Text Segment contains incorrect text

I am extracting the text from a PDF looping through the segments in the text fragment collection using c#. The majority of the text is extracted fine but one piece of text in the PDF is NAV0324NP but when I look at it in the text segment text is comes out as NAV0324NF.

Does anyone know why this could be happening? a P turning into an F!
Thanks.

Hi Meyrick,


Thanks for using our products.

Can you please share the source PDF file causing this problem so that we can test the scenario at our end. We are really sorry for this inconvenience.

Hi, thank you for getting back to me. I have attached a URL for the file as it is quite large.

The text in question is on page 7 (57) with the text NAV0324NP that come out as NAV0324NF.

The code I was using was similar to this:

//Go through PDF pages and save data
TextFragmentAbsorber textFragmentAbsorber = new TextFragmentAbsorber();
//accept the absorber for all the pages
curPage.Accept(textFragmentAbsorber);

//get the extracted text fragments
TextFragmentCollection textFragmentCollection = textFragmentAbsorber.TextFragments;
//loop through the fragments

foreach (TextFragment textFragment in textFragmentCollection)
{
foreach (TextSegment textSegment in textFragment.Segments)
{
if (!String.IsNullOrEmpty(textSegment.Text.Trim()))
{
var value = textSegment.Text.Trim();
}

}
}

Regards,
Meyrick

Hi Meyrick,


Thanks for providing additional information. I’m afraid we’re unable to access the shared link. Can you please re-confirm the document link or share only the problematic page here? So we will test the scenario and will provide you more information.

Sorry for the inconvenience faced.

Best Regards,

Hi,

Please try this link:

http://digidev.blob.core.windows.net/mezmeric-concise-p/51-67%20paper.pdf

I have managed to open it in Firefox and IE though it did not open in Chrome.

Regards,
Meyrick

Hi Meyrick,


Thanks for sharing the details. I succeeded to open document in IE, as earlier I was trying with Chrome.

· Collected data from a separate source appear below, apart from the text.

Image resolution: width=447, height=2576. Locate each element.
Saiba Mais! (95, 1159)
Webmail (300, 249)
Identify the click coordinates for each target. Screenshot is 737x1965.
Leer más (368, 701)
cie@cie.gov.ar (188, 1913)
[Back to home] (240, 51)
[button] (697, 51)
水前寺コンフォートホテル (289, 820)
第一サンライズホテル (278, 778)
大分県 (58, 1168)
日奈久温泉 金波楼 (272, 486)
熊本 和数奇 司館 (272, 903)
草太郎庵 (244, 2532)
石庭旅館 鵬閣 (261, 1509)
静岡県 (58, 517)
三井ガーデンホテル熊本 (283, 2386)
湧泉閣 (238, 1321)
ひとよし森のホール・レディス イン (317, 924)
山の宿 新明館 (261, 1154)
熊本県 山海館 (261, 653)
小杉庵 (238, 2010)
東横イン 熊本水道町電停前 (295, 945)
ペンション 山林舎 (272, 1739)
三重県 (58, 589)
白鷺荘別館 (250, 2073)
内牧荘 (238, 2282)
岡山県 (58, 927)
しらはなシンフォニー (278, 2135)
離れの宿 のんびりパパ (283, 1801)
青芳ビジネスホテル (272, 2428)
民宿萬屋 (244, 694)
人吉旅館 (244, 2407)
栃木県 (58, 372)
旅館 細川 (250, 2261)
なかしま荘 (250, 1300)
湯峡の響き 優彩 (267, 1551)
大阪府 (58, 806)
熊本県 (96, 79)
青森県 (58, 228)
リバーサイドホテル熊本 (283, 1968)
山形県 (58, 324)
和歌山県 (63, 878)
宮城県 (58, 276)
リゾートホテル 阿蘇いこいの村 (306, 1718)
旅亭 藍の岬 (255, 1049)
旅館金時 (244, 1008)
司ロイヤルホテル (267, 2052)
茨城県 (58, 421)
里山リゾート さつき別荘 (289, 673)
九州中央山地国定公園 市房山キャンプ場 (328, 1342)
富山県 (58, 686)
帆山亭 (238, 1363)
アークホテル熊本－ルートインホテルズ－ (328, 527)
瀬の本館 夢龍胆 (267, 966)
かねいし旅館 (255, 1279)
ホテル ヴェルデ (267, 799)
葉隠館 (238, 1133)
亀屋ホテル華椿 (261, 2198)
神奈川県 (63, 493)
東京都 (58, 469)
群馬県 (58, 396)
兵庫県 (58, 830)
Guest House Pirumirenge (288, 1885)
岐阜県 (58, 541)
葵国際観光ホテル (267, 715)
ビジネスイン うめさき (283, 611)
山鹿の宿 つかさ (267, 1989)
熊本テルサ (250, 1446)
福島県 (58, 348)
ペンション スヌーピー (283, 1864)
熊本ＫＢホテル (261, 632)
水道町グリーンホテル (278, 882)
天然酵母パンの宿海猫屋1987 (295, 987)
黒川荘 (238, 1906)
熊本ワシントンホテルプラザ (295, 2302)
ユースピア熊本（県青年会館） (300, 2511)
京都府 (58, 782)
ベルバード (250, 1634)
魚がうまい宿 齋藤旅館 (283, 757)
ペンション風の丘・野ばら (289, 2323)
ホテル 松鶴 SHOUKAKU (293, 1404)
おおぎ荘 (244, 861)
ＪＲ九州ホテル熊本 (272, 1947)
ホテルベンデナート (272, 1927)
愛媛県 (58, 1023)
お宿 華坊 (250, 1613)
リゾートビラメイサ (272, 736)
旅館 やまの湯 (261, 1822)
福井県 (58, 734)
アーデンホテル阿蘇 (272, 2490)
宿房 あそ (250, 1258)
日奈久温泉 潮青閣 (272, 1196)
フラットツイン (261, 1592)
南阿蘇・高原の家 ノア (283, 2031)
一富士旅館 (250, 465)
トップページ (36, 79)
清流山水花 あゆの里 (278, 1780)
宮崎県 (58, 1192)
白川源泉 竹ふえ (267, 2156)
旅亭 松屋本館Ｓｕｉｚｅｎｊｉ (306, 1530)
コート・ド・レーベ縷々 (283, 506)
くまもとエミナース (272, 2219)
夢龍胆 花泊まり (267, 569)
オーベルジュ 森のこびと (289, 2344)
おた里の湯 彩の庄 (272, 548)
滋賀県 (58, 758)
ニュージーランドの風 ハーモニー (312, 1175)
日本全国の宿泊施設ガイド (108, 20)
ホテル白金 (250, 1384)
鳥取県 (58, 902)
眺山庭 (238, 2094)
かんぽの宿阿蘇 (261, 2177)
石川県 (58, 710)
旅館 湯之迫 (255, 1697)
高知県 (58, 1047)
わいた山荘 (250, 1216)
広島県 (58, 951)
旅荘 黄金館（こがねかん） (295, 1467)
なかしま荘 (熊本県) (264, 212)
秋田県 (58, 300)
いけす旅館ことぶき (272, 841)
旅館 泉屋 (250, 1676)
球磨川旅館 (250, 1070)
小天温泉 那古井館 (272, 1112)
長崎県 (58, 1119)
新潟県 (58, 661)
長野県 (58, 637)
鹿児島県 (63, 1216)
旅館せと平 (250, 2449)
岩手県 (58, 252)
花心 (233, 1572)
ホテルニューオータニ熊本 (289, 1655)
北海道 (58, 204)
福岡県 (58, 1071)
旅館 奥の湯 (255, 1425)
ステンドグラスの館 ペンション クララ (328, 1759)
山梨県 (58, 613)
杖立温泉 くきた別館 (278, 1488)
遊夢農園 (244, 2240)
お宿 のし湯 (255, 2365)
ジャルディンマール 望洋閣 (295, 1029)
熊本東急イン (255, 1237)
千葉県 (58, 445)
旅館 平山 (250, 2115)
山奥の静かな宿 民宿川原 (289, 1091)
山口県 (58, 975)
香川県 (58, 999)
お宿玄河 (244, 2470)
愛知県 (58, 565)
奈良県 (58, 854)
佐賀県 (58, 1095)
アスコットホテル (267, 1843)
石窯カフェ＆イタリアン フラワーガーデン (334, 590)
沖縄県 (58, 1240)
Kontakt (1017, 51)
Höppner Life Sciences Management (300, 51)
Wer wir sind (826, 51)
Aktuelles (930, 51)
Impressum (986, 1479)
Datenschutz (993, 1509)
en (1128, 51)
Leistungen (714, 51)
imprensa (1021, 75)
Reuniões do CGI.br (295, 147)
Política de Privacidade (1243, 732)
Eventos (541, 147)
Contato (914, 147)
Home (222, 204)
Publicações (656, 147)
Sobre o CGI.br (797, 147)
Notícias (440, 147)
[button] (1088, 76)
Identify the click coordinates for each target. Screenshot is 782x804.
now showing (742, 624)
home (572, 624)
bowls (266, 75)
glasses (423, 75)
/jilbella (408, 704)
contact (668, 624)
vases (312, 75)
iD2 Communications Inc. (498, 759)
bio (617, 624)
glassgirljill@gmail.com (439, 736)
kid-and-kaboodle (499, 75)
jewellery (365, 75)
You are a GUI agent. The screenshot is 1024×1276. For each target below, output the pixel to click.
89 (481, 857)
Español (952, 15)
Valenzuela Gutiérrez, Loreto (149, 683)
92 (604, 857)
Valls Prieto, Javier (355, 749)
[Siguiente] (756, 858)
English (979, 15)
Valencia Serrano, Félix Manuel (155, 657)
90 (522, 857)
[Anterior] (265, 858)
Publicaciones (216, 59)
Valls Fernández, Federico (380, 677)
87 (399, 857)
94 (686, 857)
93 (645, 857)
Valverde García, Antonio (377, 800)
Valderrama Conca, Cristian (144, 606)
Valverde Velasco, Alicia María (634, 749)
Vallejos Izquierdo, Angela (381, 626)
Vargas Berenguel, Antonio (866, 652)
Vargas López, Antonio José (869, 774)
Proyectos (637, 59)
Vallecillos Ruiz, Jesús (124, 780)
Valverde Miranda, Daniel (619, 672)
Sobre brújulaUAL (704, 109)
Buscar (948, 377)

While testing the scenario with Aspose.Pdf for .NET 8.2., I’m unable to notice the reported issue. Please find enclosed screenshot. Please download and try latest version of Aspose.Pdf for .NET API. Hopefully your issue will be resolved.

Please feel free to contact us for any further assistance.

Best Regards,

Hi,

Before I posted the issue I upgraded to 8.2 to check if that would help but it didn’t.
Did you use the text absorber to access the text that you extracted?
Regards,
Meyrick

Hi Meyrick,


Thanks for your feedback. Yes I’ve used TextAbsorber for the extraction from the specific page. After further investigation, I’ve managed to replicate issue by extracting text from complete document and logged it as PDFNEWNET-35626 in our issue tracking system for resolution. We will update you via this forum thread as soon as it is resolved.

Sorry for the inconvenience faced.

Best Regards,

Thank you for having the foresight to run through the problem again, much appreciated.

Hi Meyrick,


Thanks for your patience.

I am pleased to share that the issue reported earlier has been resolved and its fix will be included in next release of Aspose.Pdf for .NET 8.4.0, which is planned to release in September-2013. Please be patient and wait for the new release.

The issues you have reported earlier (filed as PDFNEWNET-35626) have been fixed in Aspose.Pdf for .NET 8.4.0.


This message was posted using Notification2Forum from Downloads module by Aspose Notifier.